5. Compost. This too may sound arcane or just daunting. It’s not. Composting is just a fancy name for a program of deliberately encouraging organic material to rot. When you compost, you accomplish several good things at once: you create your own free, natural fertilizer; you reduce your flow of garbage and other waste that has to be dealt with; and you will capture more and more of your own organic material. Composting can be ridiculously simple. You can just start a pile on the ground behind your garage. Toss grass clippings and shredded leaves on the pile, in alternating layers. From time to time, mix them up. Come back a few months later, and — voila! — there will be a load of dark, rich material that looks like a cross between plain old dirt and peat moss. Help yourself to a shovel-ful. Take it to a flower or vegetable bed, pour it on, and mix it in. Or, you can shake it lightly over your lawn. Anything you want to grow will grow better with compost. Once you get the hang of it, you can add kitchen scraps to your compost pile (but no meat or fish, please, or you will get every raccoon and skunk in the neighborhood spending the night behind your garage having a real hooey!). You can also buy a composter, which is a container for all this stuff, or make your own. Oh, yes, one more thing: it will all go better if you can divert some rainwater from your garage roof and keep your compost pile nice and moist.

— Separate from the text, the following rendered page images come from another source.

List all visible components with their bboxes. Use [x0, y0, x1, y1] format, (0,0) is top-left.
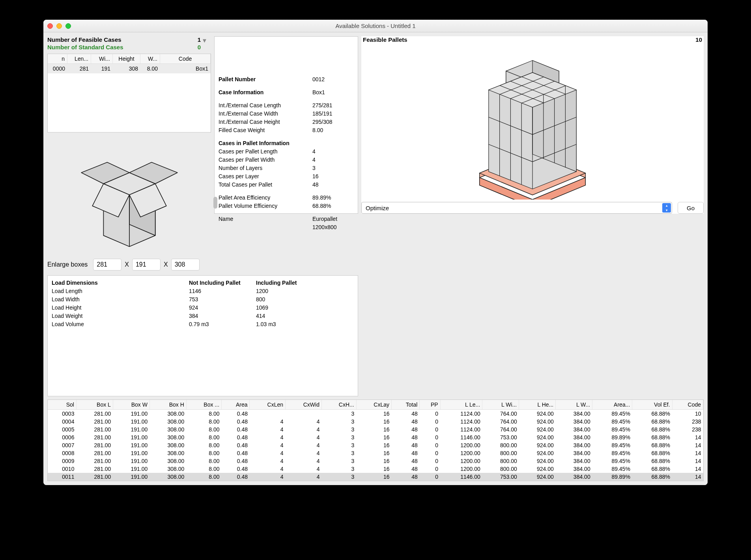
filled-wt-label: Filled Case Weight	[219, 126, 312, 134]
load-row-a: 1146	[189, 287, 256, 295]
sol-col[interactable]: PP	[420, 400, 440, 410]
col-height[interactable]: Height	[113, 54, 140, 63]
vol-eff-value: 68.88%	[312, 202, 354, 210]
feasible-pallets-count: 10	[695, 36, 702, 43]
pallet-number-value: 0012	[312, 75, 354, 84]
cases-table[interactable]: n Len... Wi... Height W... Code 0000 281…	[47, 54, 211, 133]
int-ext-len-value: 275/281	[312, 101, 354, 110]
feasible-cases-label: Number of Feasible Cases	[47, 36, 121, 43]
sol-col[interactable]: L W...	[556, 400, 592, 410]
load-row-b: 1069	[256, 304, 323, 312]
optimize-select-value: Optimize	[366, 205, 389, 211]
col-w[interactable]: W...	[140, 54, 160, 63]
load-row-label: Load Weight	[52, 312, 189, 320]
feasible-cases-count: 1	[198, 36, 201, 43]
sol-row[interactable]: 0010281.00191.00308.008.000.484431648012…	[48, 465, 703, 473]
open-box-icon	[70, 136, 189, 254]
load-row-label: Load Length	[52, 287, 189, 295]
load-row-a: 384	[189, 312, 256, 320]
load-row-b: 800	[256, 295, 323, 304]
sol-col[interactable]: Box H	[149, 400, 186, 410]
sol-row[interactable]: 0009281.00191.00308.008.000.484431648012…	[48, 457, 703, 465]
go-button[interactable]: Go	[678, 202, 704, 214]
case-info-label: Case Information	[219, 88, 312, 97]
vol-eff-label: Pallet Volume Efficiency	[219, 202, 312, 210]
pallet-info-panel: Pallet Number0012 Case InformationBox1 I…	[214, 36, 358, 214]
layers-label: Number of Layers	[219, 164, 312, 172]
solutions-table[interactable]: SolBox LBox WBox HBox ...AreaCxLenCxWidC…	[47, 399, 704, 481]
sol-col[interactable]: CxH...	[321, 400, 356, 410]
enlarge-length-input[interactable]	[93, 259, 121, 271]
sol-col[interactable]: Box L	[76, 400, 113, 410]
feasible-pallets-label: Feasible Pallets	[363, 36, 407, 43]
sol-col[interactable]: Box W	[113, 400, 149, 410]
sol-col[interactable]: Area...	[592, 400, 632, 410]
sol-col[interactable]: Code	[672, 400, 703, 410]
sol-row[interactable]: 0007281.00191.00308.008.000.484431648012…	[48, 441, 703, 449]
name-label: Name	[219, 215, 312, 231]
stepper-icon[interactable]	[662, 203, 671, 213]
cases-table-row[interactable]: 0000 281 191 308 8.00 Box1	[48, 64, 211, 73]
scrollbar[interactable]	[213, 36, 217, 272]
load-row-a: 924	[189, 304, 256, 312]
enlarge-height-input[interactable]	[171, 259, 200, 271]
enlarge-width-input[interactable]	[132, 259, 161, 271]
standard-cases-count: 0	[198, 44, 201, 50]
x-label-1: X	[125, 261, 129, 268]
area-eff-label: Pallet Area Efficiency	[219, 194, 312, 202]
int-ext-hgt-label: Int./External Case Height	[219, 118, 312, 126]
cases-in-pallet-label: Cases in Pallet Information	[219, 139, 312, 147]
sol-col[interactable]: Total	[391, 400, 419, 410]
sol-row[interactable]: 0004281.00191.00308.008.000.484431648011…	[48, 418, 703, 426]
col-code[interactable]: Code	[160, 54, 211, 63]
col-len[interactable]: Len...	[67, 54, 91, 63]
name-value: Europallet 1200x800	[312, 215, 354, 231]
cpl-wid-label: Cases per Pallet Width	[219, 156, 312, 164]
sol-col[interactable]: L Wi...	[482, 400, 519, 410]
sol-col[interactable]: L Le...	[440, 400, 482, 410]
optimize-select[interactable]: Optimize	[361, 202, 672, 214]
cpl-label: Cases per Layer	[219, 172, 312, 181]
cpl-len-value: 4	[312, 147, 354, 156]
sol-col[interactable]: Box ...	[186, 400, 221, 410]
int-ext-hgt-value: 295/308	[312, 118, 354, 126]
enlarge-row: Enlarge boxes X X	[47, 257, 211, 272]
incl-label: Including Pallet	[256, 279, 323, 287]
load-row-b: 1.03 m3	[256, 320, 323, 329]
sol-col[interactable]: CxLay	[356, 400, 391, 410]
col-wi[interactable]: Wi...	[91, 54, 113, 63]
total-label: Total Cases per Pallet	[219, 181, 312, 189]
right-column: ▼ Number of Feasible Cases1 Number of St…	[47, 36, 211, 272]
int-ext-len-label: Int./External Case Length	[219, 101, 312, 110]
layers-value: 3	[312, 164, 354, 172]
scrollbar-thumb[interactable]	[213, 197, 217, 209]
pallet-number-label: Pallet Number	[219, 75, 312, 84]
load-row-label: Load Width	[52, 295, 189, 304]
sol-row[interactable]: 0005281.00191.00308.008.000.484431648011…	[48, 426, 703, 433]
int-ext-wid-value: 185/191	[312, 110, 354, 118]
col-n[interactable]: n	[48, 54, 67, 63]
load-dimensions-panel: Load Dimensions Not Including Pallet Inc…	[47, 275, 358, 396]
sol-row[interactable]: 0003281.00191.00308.008.000.483164801124…	[48, 410, 703, 418]
sol-col[interactable]: Sol	[48, 400, 76, 410]
sol-col[interactable]: CxWid	[286, 400, 322, 410]
sol-col[interactable]: L He...	[519, 400, 556, 410]
sol-col[interactable]: Vol Ef.	[632, 400, 672, 410]
x-label-2: X	[164, 261, 168, 268]
not-incl-label: Not Including Pallet	[189, 279, 256, 287]
load-row-label: Load Volume	[52, 320, 189, 329]
titlebar: Available Solutions - Untitled 1	[43, 20, 708, 32]
sol-row[interactable]: 0006281.00191.00308.008.000.484431648011…	[48, 433, 703, 441]
sol-row[interactable]: 0008281.00191.00308.008.000.484431648012…	[48, 449, 703, 457]
cpl-value: 16	[312, 172, 354, 181]
total-value: 48	[312, 181, 354, 189]
sol-col[interactable]: CxLen	[250, 400, 286, 410]
load-row-a: 0.79 m3	[189, 320, 256, 329]
content: Pallet Number0012 Case InformationBox1 I…	[43, 32, 708, 485]
sol-row[interactable]: 0011281.00191.00308.008.000.484431648011…	[48, 473, 703, 481]
int-ext-wid-label: Int./External Case Width	[219, 110, 312, 118]
sol-col[interactable]: Area	[222, 400, 250, 410]
disclosure-triangle-icon[interactable]: ▼	[202, 37, 209, 44]
standard-cases-label: Number of Standard Cases	[47, 44, 123, 50]
load-row-a: 753	[189, 295, 256, 304]
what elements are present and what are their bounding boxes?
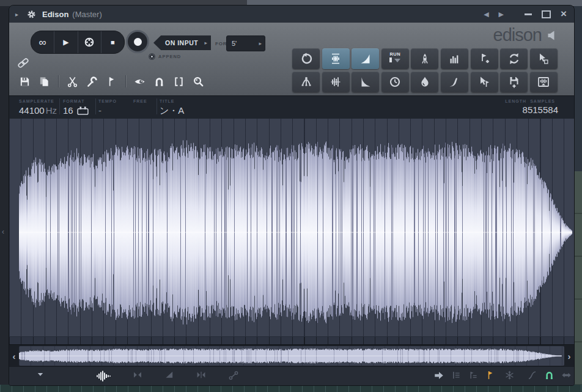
waveform-view-button[interactable] xyxy=(96,370,112,382)
format-value[interactable]: 16 xyxy=(63,105,89,116)
normalize-button[interactable] xyxy=(322,48,350,69)
waveform-display[interactable] xyxy=(9,119,574,336)
status-bar xyxy=(9,366,574,385)
marker-icon xyxy=(106,76,117,87)
time-ruler[interactable] xyxy=(9,336,574,345)
marker-button[interactable] xyxy=(106,76,117,87)
window-title: Edison xyxy=(42,10,68,19)
window-context: (Master) xyxy=(72,10,101,19)
divider xyxy=(58,75,59,87)
preview-button[interactable] xyxy=(134,76,146,87)
claw-button[interactable] xyxy=(292,72,320,92)
chevron-right-icon: ▸ xyxy=(204,40,207,46)
turn-icon xyxy=(300,53,312,65)
collapse-arrow-icon[interactable]: ▸ xyxy=(15,11,21,18)
samples-value[interactable]: 8515584 xyxy=(523,105,558,115)
scrollbar-track[interactable] xyxy=(19,346,564,366)
fade-in-button[interactable] xyxy=(352,48,379,69)
tools-button[interactable] xyxy=(86,76,98,87)
append-option[interactable]: APPEND xyxy=(149,53,181,60)
samplerate-value[interactable]: 44100Hz xyxy=(19,105,57,116)
snap-button[interactable] xyxy=(153,76,165,87)
normalize-icon xyxy=(330,53,342,65)
gear-icon[interactable] xyxy=(26,9,37,20)
title-bar[interactable]: ▸ Edison (Master) ◀ ▶ × xyxy=(9,6,574,23)
close-button[interactable]: × xyxy=(561,10,567,18)
link-nodes-button[interactable] xyxy=(228,370,239,381)
maximize-button[interactable] xyxy=(542,10,551,18)
eq-button[interactable] xyxy=(322,72,350,92)
save-new-button[interactable] xyxy=(500,72,528,92)
background-chevron-icon: ‹ xyxy=(0,227,6,236)
marker-list-button[interactable] xyxy=(468,370,479,380)
drop-button[interactable] xyxy=(411,72,438,92)
save-new-icon xyxy=(508,76,520,88)
tools-icon xyxy=(86,76,98,87)
title-label: TITLE xyxy=(160,99,174,103)
drag-copy-button[interactable] xyxy=(530,48,558,69)
cut-button[interactable] xyxy=(67,76,78,87)
marker-flag-button[interactable] xyxy=(485,370,496,380)
fade-out-button[interactable] xyxy=(352,72,379,92)
brush-button[interactable] xyxy=(441,72,468,92)
title-value[interactable]: ン・A xyxy=(160,105,184,117)
tempo-value[interactable]: - xyxy=(98,105,101,116)
ramp-button[interactable] xyxy=(164,370,174,380)
scroll-left-button[interactable]: ‹ xyxy=(9,345,19,367)
prev-arrow-button[interactable]: ◀ xyxy=(484,10,488,18)
clock-button[interactable] xyxy=(381,72,409,92)
rocket-button[interactable] xyxy=(411,48,438,69)
fl-studio-screen: ‹ ▸ Edison (Master) ◀ ▶ × ∞▶■ xyxy=(0,0,582,392)
stats-button[interactable] xyxy=(441,48,468,69)
regions-list-button[interactable] xyxy=(451,370,462,380)
add-marker-button[interactable] xyxy=(471,48,498,69)
loop-button[interactable]: ∞ xyxy=(31,31,54,53)
mini-waveform-svg xyxy=(19,346,562,366)
link-button[interactable] xyxy=(17,57,29,69)
drag-marker-button[interactable] xyxy=(471,72,498,92)
copy-icon xyxy=(39,76,50,87)
main-toolbar: ∞▶■ ON INPUT ▸ FOR 5' ▸ APPEND edison xyxy=(9,23,574,96)
snap-icon xyxy=(153,76,165,87)
send-arrow-button[interactable] xyxy=(433,370,444,381)
burn-button[interactable] xyxy=(78,31,101,53)
info-bar: SAMPLERATE 44100Hz FORMAT 16 TEMPO - FRE… xyxy=(9,95,574,119)
zoom-button[interactable] xyxy=(193,76,204,87)
resync-button[interactable] xyxy=(500,48,528,69)
add-marker-icon xyxy=(478,53,490,65)
send-to-playlist-button[interactable] xyxy=(530,72,558,92)
record-button[interactable] xyxy=(126,30,149,53)
stop-button[interactable]: ■ xyxy=(101,31,124,53)
waveform-scrollbar[interactable]: ‹ › xyxy=(9,344,574,367)
h-arrows-button[interactable] xyxy=(561,370,572,380)
divider xyxy=(95,98,96,114)
snowflake-button[interactable] xyxy=(504,370,515,380)
smooth-curve-button[interactable] xyxy=(527,370,537,380)
fade-out-icon xyxy=(359,76,372,88)
background-strip xyxy=(574,6,582,171)
next-arrow-button[interactable]: ▶ xyxy=(499,10,504,18)
play-button[interactable]: ▶ xyxy=(54,31,77,53)
append-radio[interactable] xyxy=(149,53,155,60)
copy-button[interactable] xyxy=(39,76,50,87)
run-script-icon: RUN xyxy=(389,52,400,66)
divider xyxy=(59,98,60,114)
record-mode-button[interactable]: ON INPUT ▸ xyxy=(153,35,211,50)
save-button[interactable] xyxy=(19,76,31,87)
record-duration-field[interactable]: 5' ▸ xyxy=(226,35,265,51)
triangles-in-button[interactable] xyxy=(133,370,142,380)
triangles-out-button[interactable] xyxy=(196,370,206,380)
magnet-button[interactable] xyxy=(544,370,554,380)
drag-marker-icon xyxy=(478,76,490,88)
clock-icon xyxy=(389,76,401,88)
turn-button[interactable] xyxy=(292,48,320,69)
select-button[interactable] xyxy=(173,76,185,87)
resync-icon xyxy=(508,53,520,65)
rocket-icon xyxy=(419,53,431,65)
run-script-button[interactable]: RUN xyxy=(381,48,409,69)
menu-triangle-button[interactable] xyxy=(36,370,45,379)
brush-icon xyxy=(448,76,460,88)
scroll-right-button[interactable]: › xyxy=(564,345,574,367)
divider xyxy=(157,98,157,114)
minimize-button[interactable] xyxy=(525,13,532,15)
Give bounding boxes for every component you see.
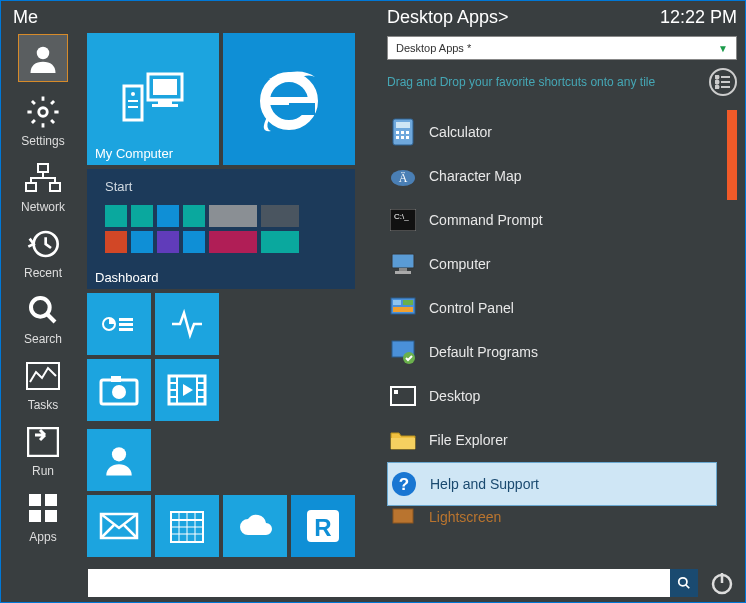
mail-icon (99, 512, 139, 540)
sidebar-item-network[interactable]: Network (8, 158, 78, 214)
svg-rect-29 (111, 376, 121, 382)
app-label: Command Prompt (429, 212, 543, 228)
tile-small-5[interactable] (87, 429, 151, 491)
app-item-computer[interactable]: Computer (387, 242, 717, 286)
mini-tile-grid (105, 205, 299, 253)
ie-icon (249, 59, 329, 139)
svg-rect-16 (152, 104, 178, 107)
contact-icon (102, 443, 136, 477)
tile-small-1[interactable] (87, 293, 151, 355)
svg-rect-63 (401, 131, 404, 134)
network-icon (21, 158, 65, 198)
app-item-help-support[interactable]: ? Help and Support (387, 462, 717, 506)
calendar-icon (169, 508, 205, 544)
calculator-icon (389, 118, 417, 146)
svg-rect-74 (395, 271, 411, 274)
app-item-control-panel[interactable]: Control Panel (387, 286, 717, 330)
search-input[interactable] (88, 569, 698, 597)
terminal-icon: C:\_ (389, 206, 417, 234)
svg-rect-3 (26, 183, 36, 191)
chart-icon (101, 310, 137, 338)
svg-text:C:\_: C:\_ (394, 212, 409, 221)
app-label: Control Panel (429, 300, 514, 316)
tile-empty (291, 293, 355, 355)
sidebar-label: Settings (21, 134, 64, 148)
svg-point-1 (39, 108, 48, 117)
tile-small-2[interactable] (155, 293, 219, 355)
scrollbar[interactable] (727, 110, 737, 602)
desktop-icon (389, 382, 417, 410)
svg-rect-19 (128, 100, 138, 102)
cloud-icon (236, 513, 274, 539)
svg-text:R: R (314, 514, 331, 541)
svg-rect-4 (50, 183, 60, 191)
gear-icon (21, 92, 65, 132)
help-icon: ? (390, 470, 418, 498)
svg-rect-73 (399, 268, 407, 271)
svg-rect-61 (396, 122, 410, 128)
camera-icon (99, 374, 139, 406)
search-icon (677, 576, 691, 590)
apps-icon (21, 488, 65, 528)
recent-icon (21, 224, 65, 264)
svg-rect-86 (393, 509, 413, 523)
svg-rect-77 (403, 300, 413, 305)
hint-text: Drag and Drop your favorite shortcuts on… (387, 75, 655, 89)
tile-empty (155, 429, 219, 491)
tile-internet-explorer[interactable] (223, 33, 355, 165)
sidebar-item-settings[interactable]: Settings (8, 92, 78, 148)
app-label: Lightscreen (429, 509, 501, 525)
svg-rect-15 (158, 100, 172, 104)
tile-label: My Computer (95, 146, 173, 161)
sidebar-label: Tasks (28, 398, 59, 412)
sidebar-item-apps[interactable]: Apps (8, 488, 78, 544)
folder-icon (389, 426, 417, 454)
sidebar-item-avatar[interactable] (8, 34, 78, 82)
tile-empty (223, 429, 287, 491)
scrollbar-thumb[interactable] (727, 110, 737, 200)
svg-rect-9 (29, 494, 41, 506)
app-item-lightscreen[interactable]: Lightscreen (387, 506, 717, 528)
tasks-icon (21, 356, 65, 396)
sidebar-item-run[interactable]: Run (8, 422, 78, 478)
app-icon (389, 506, 417, 528)
dropdown-value: Desktop Apps * (396, 42, 471, 54)
app-item-file-explorer[interactable]: File Explorer (387, 418, 717, 462)
tile-small-9[interactable]: R (291, 495, 355, 557)
sidebar-item-recent[interactable]: Recent (8, 224, 78, 280)
sidebar-label: Recent (24, 266, 62, 280)
app-item-default-programs[interactable]: Default Programs (387, 330, 717, 374)
default-programs-icon (389, 338, 417, 366)
svg-rect-67 (406, 136, 409, 139)
app-label: Help and Support (430, 476, 539, 492)
sidebar-label: Apps (29, 530, 56, 544)
tile-dashboard[interactable]: Start (87, 169, 355, 289)
tile-empty (291, 359, 355, 421)
tile-small-7[interactable] (155, 495, 219, 557)
tile-my-computer[interactable]: My Computer (87, 33, 219, 165)
sidebar-item-search[interactable]: Search (8, 290, 78, 346)
search-button[interactable] (670, 569, 698, 597)
app-item-character-map[interactable]: Ä Character Map (387, 154, 717, 198)
svg-rect-17 (124, 86, 142, 120)
app-item-command-prompt[interactable]: C:\_ Command Prompt (387, 198, 717, 242)
list-view-button[interactable] (709, 68, 737, 96)
category-dropdown[interactable]: Desktop Apps * ▼ (387, 36, 737, 60)
svg-rect-81 (391, 387, 415, 405)
tile-empty (223, 359, 287, 421)
computer-icon (389, 250, 417, 278)
app-item-calculator[interactable]: Calculator (387, 110, 717, 154)
tile-small-3[interactable] (87, 359, 151, 421)
svg-rect-11 (29, 510, 41, 522)
power-button[interactable] (708, 569, 736, 597)
app-item-desktop[interactable]: Desktop (387, 374, 717, 418)
tile-small-8[interactable] (223, 495, 287, 557)
svg-text:?: ? (399, 475, 409, 494)
sidebar-item-tasks[interactable]: Tasks (8, 356, 78, 412)
tile-small-4[interactable] (155, 359, 219, 421)
app-label: Calculator (429, 124, 492, 140)
svg-rect-64 (406, 131, 409, 134)
svg-point-41 (112, 447, 126, 461)
run-icon (21, 422, 65, 462)
tile-small-6[interactable] (87, 495, 151, 557)
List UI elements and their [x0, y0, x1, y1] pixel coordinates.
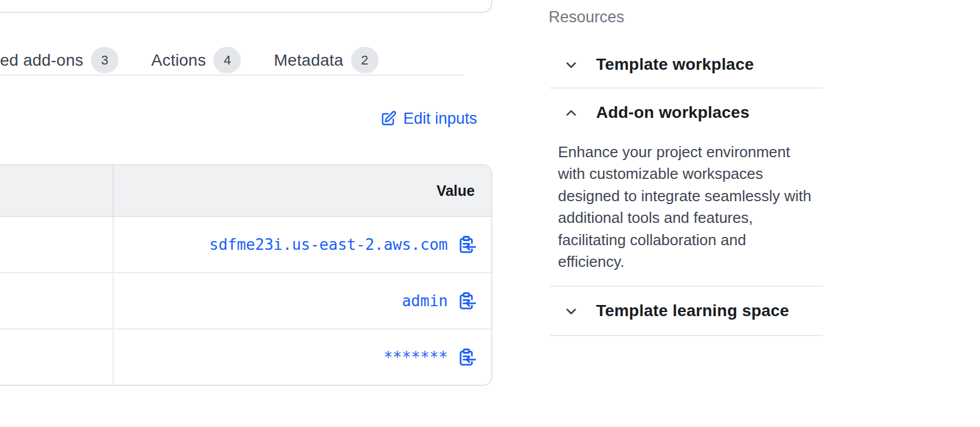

6. Start a hedgerow. Huh? This too is easy. Here’s the idea: in many parts of the world (Ireland, England, France and elsewhere), farmers traditionally divided their fields by allowing or encouraging certain shrubs to grow up along the borders. Think of it as a living fence. The hedgerow not only marks boundaries, it was also used to control livestock in the centuries before barbed wire. But there’s one more benefit, too: the hedgerow is a patch of land on your property that you can essentially leave alone forever. The leaves that fall on it can just be left alone. Oh, and there’s a super bonus, too: a healthy, established hedgerow is also a home for lots of beneficial wildlife, which will appreciate the leaf litter on the ground, the cover provided by the shrubbery, the possibilities for making homes, and the food provided by any fruit or seeds yielded by the plants in your hedgerow. Here’s a way to start: go out to the back boundary on your land. Pace off 10-12 feet. Mark that line. Then, just stop mowing or weeding that zone. In a few years, you will find all kinds of “volunteers” — plants that show up all on their own, thanks to the wind or animals that disperse the seeds, and set about growing. You might want to do a bit of sorting, so that you get a good mix of native plants about the right size. Evergreens like yews and holly will get you through the winter. Fruiting shrubs like viburnums provide color and fruit. Now, if you back neighbor would do the same thing, the two of you would have a hedgerow more than 20 feet wide, which will really transform your neighborhood.
So, there you go. These are all cheap, low-tech, proven techniques. Try them all. And see if you don’t find yourself running a more natural landscape.